To visit women like Mar Mar Win is part of the daily routine for around 20 basic health care personnel deployed in the area, and it’s quite a task for them. For Thet Thet Khaing, a typical day starts with either clinical services or village visits to attend to the needs of pregnant women, mothers and their newborn babies. At day’s end, there is still administrative work to be completed, such as recording the amount of medical supplies used during the day.

But the administrative part of the job has become easier.

“Until quite recently, we used to prepare our own ledger book manually to record the daily supplies used. This took up a lot of time, and still there were frequent stock-outs of contraceptives and life-saving medicines,” explains Thet Thet Khaing.

“There was no routine communication between RHCs and larger medical facilities where stocks are kept. We lacked an effective monitoring and response system.”

Today, the situation is very different. Since 2016, all the medical facilities in Hopong have been using a digital logistics system for supplies, and clinics are adequately stocked with family planning and reproductive health supplies.

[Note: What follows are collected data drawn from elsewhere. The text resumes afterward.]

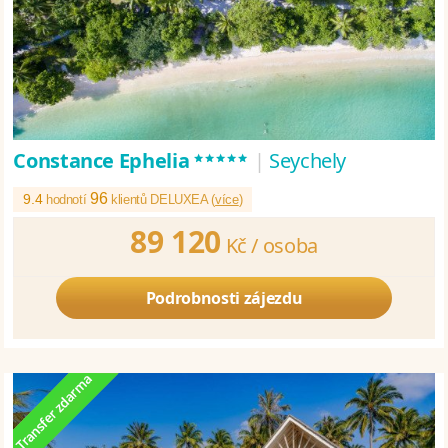
*****
Constance Ephelia
|
Seychely
96
9.4
hodnotí
klientů DELUXEA (
více
)
89 120
Kč /
osoba
Podrobnosti zájezdu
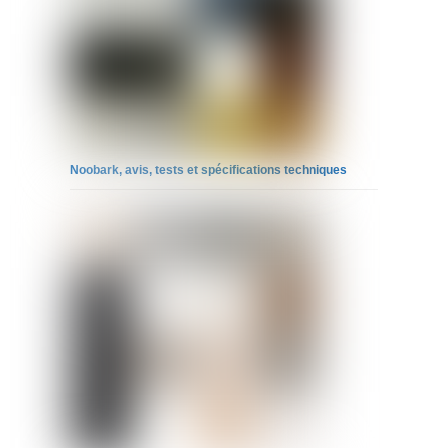
Noobark, avis, tests et spécifications techniques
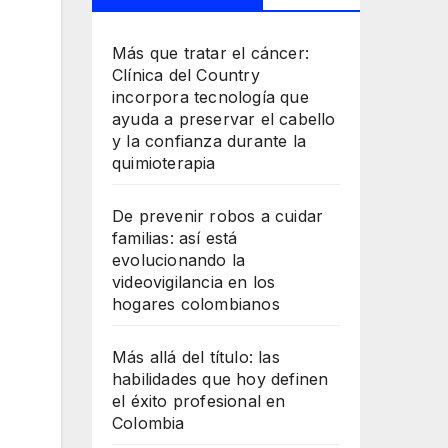
Más que tratar el cáncer:
Clínica del Country
incorpora tecnología que
ayuda a preservar el cabello
y la confianza durante la
quimioterapia
De prevenir robos a cuidar
familias: así está
evolucionando la
videovigilancia en los
hogares colombianos
Más allá del título: las
habilidades que hoy definen
el éxito profesional en
Colombia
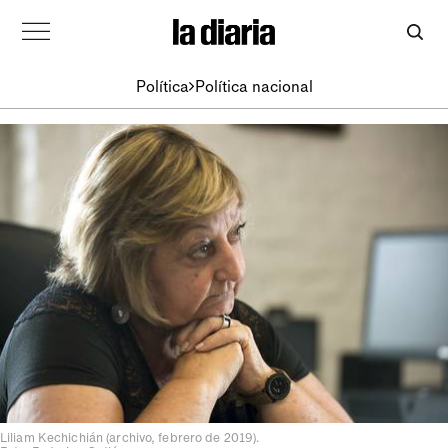
Política
Política nacional
Liliam Kechichián (archivo, febrero de 2019).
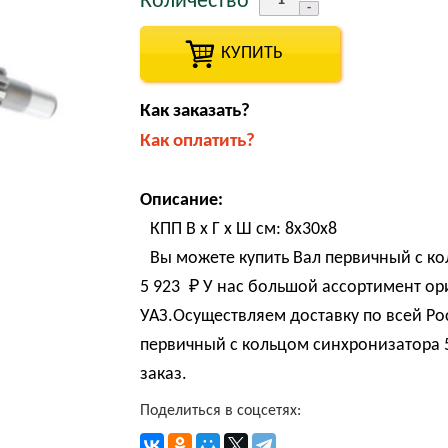
Количество
КУПИТЬ
Как заказать?
Как оплатить?
Описание:
КПП В х Г х Ш см: 8х30х8
Вы можете купить Вал первичный с ко
5 923 
₽
У нас большой ассортимент ор
УАЗ.Осуществляем доставку по всей Ро
первичный с кольцом синхронизатора 5
заказ.
Поделиться в соцсетях:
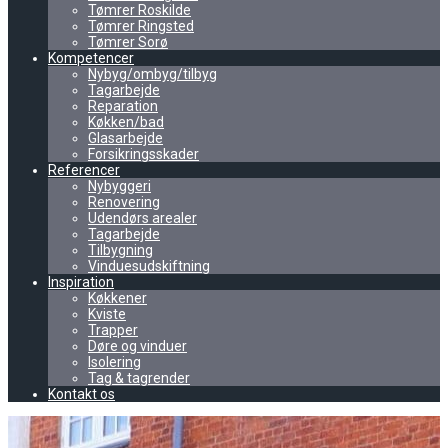
Tømrer Roskilde
Tømrer Ringsted
Tømrer Sorø
Kompetencer
Nybyg/ombyg/tilbyg
Tagarbejde
Reparation
Køkken/bad
Glasarbejde
Forsikringsskader
Referencer
Nybyggeri
Renovering
Udendørs arealer
Tagarbejde
Tilbygning
Vinduesudskiftning
Inspiration
Køkkener
Kviste
Trapper
Døre og vinduer
Isolering
Tag & tagrender
Kontakt os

This Reproductive Health and Commodities Logistics System (RHC-LS) is supported by UNFPA, the United Nations Population Fund. Started as a pilot project in 2014, the system now covers about a hundred townships with nearly 4,200 basic health staff trained to use it. By 2018 the system will be rolled out countrywide.

The RHC-LS is not only effective, bringing contraceptives and medicines to the people that need them, when they need them. It is also efficient because it reduces the time health staff spend on recording and managing supplies.

“At first I was worried to use the new system,” admits Thet Thet Khaing. “But now I find it quite easy. Most importantly, it is not too time consuming. We now breathe easier, and we can help women and families in more ways.”